Paul Lewis and the Vertavo Quartet Get the Proms Chamber Concerts off to a Stylish Start

Proms

United KingdomUnited Kingdom BBC Proms Chamber Music 1: Debussy, Dutilleux, Mozart. Vertavo Quartet [Øyver Volle (violin), Annabelle Meare (violin), Berit Cardas (viola), Bjørg Lewis (cello)], Paul Lewis (piano) – Cadogan Hall, London. 18.7.2016. (LB)

Debussy– Cello Sonata (1915)
DutilleuxAinsi la nuit (1973-6)
Mozart – Piano Concerto No.12 in A Major, K414 (1782) 

On one of the hottest days of the British summer thus far, the Vertavo Quartet and Paul Lewis performed the first of eight lunchtime BBC Proms chamber music concerts at Cadogan Hall this afternoon.

In an unusual, but enterprising programme of music by Debussy, Dutilleux and Mozart, the audience was treated to stimulating and satisfying performances of a sonata, a string quartet and a piano concerto.

The Vertavo Quartet, formed in 1984, are regular visitors to London, and enjoy a reputation for their principled and passionate performances. This afternoon saw the quartet’s debut performance at the Proms, however, as well as the Proms solo debut of the quartet’s cellist Bjørg Lewis, who gave an exquisite performance of Debussy’s cello sonata, with her husband Paul Lewis at the keyboard.

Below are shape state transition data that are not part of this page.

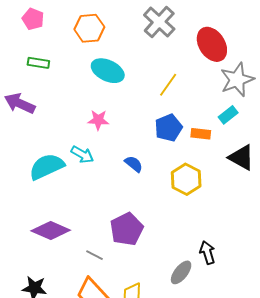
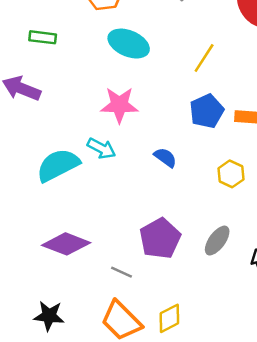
pink star: (98, 120) -> (119, 105), size x1.4
yellow hexagon: (186, 179) -> (231, 174), size x0.7
gray ellipse: (181, 272) -> (217, 241), moved

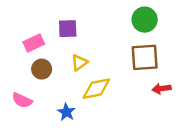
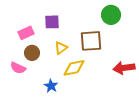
brown square: (145, 57) -> (91, 41), moved
red arrow: (162, 89) -> (124, 68), size x1.5
pink semicircle: (22, 100) -> (18, 68), moved

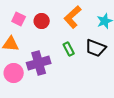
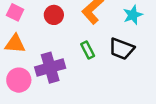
pink square: (19, 19) -> (15, 12), moved

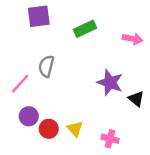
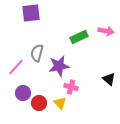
green rectangle: (85, 29) -> (79, 37), moved
purple star: (110, 83) -> (59, 66), moved, turned -30
pink cross: (110, 139) -> (71, 87), moved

Lewis’s powerful but suitably controlled contribution provided the perfect underpinning to the passionately beseeching voice of Bjørg’s 1748 Gagliano cello, the instrument previously played by Martín Lovett, cellist of the Amadeus Quartet. From the declamatory opening of the piano and through every mischievous twist and turn, the husband and wife duo demonstrated absolute unity of musical purpose, coupled with a level of technical assurance that further enhanced the musical satisfaction quotient.

We were then treated to a rare and welcome performance of Dutilleux’s only string quartet, Ainsi la nuit (Thus the Night).

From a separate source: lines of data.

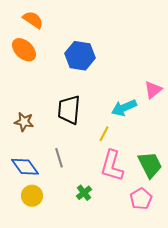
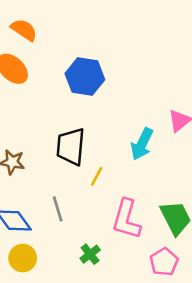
cyan arrow: (124, 108) -> (142, 144), turned -40
yellow line: (104, 134) -> (97, 176), moved

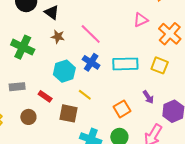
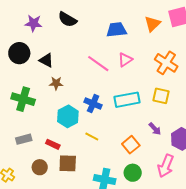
pink triangle: (141, 20) -> (125, 60), moved
pink line: (91, 34) -> (98, 64), moved
brown square: (69, 113) -> (68, 163), moved

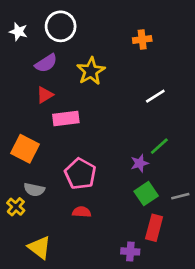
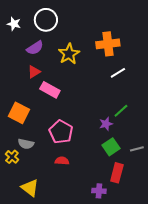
orange cross: (142, 40) -> (108, 44), moved, size x1.6
pink rectangle: (66, 118) -> (50, 90), turned 36

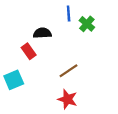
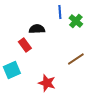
brown line: (69, 71) -> (76, 59), moved
red star: (67, 99) -> (47, 83), moved

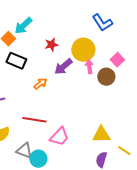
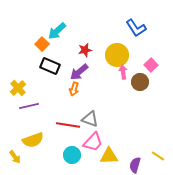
purple arrow: (63, 67) -> (79, 72), moved
orange arrow: (40, 84) -> (74, 89), turned 144
yellow triangle: (101, 135) -> (109, 156), moved
gray triangle: (24, 151) -> (90, 119), moved
cyan circle: (38, 159) -> (72, 155), moved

Ainsi la nuit was commissioned by the Koussevitzky Foundation for the Julliard Quartet, and is dedicated “to the memory of Ernest Sussman and in homage to Olga Koussevitzky”. Based on a single hexachord, its seven related movements, that focus on different aspects of sound production, amongst which pizzicato, harmonics and dynamic contrast, are played without a break.

The Vertavo Quartet seemingly relished the challenge and presented an assertive performance, with each successive movement characterised by pronounced musical coherence and thought-provoking imagination.

Mozart’s twelfth piano concerto, in the arrangement for solo piano with string quartet, was the final piece on the programme. In addition to the spectacle of seeing and hearing a work usually associated with larger orchestral forces, these excellent arrangements present the opportunity to explore and experience the more intimate aspects of the music, and in a more direct and immediate manner. There is no need for the compromises invariably associated with the soloist versus orchestra model; the nature of the interaction between soloist and ensemble is transformed into something much more egalitarian, the concerto title notwithstanding.

The Vertavo Quartet’s affectionate enunciation of the first movement subject material, augured well; it was tender in the piano dynamics, eloquent in the fortes, rhythmically vital throughout, and always alert to the possibilities for creative interplay and for effectively exploiting every subtle nuance. Such effervescence lured Paul Lewis into making delicate and well judged contributions to the orchestral ritornello, and by the time the soloist’s entry was finally and unequivocally announced, he literally seized the opportunity with both hands.

His immaculate performance exemplified many of the qualities and depth of understanding one would ideally associate with aspirations for perfection and supreme integrity in the realisation of classical idiom. In the notoriously challenging acoustic of Cadogan Hall I did at times yearn for greater weight and breadth in the bass line, and there are of course arrangements of these Mozart concertos that include the use of a double bass.

I for one would happily have stayed a little longer to hear the ensemble perform a few more Mozart concertos.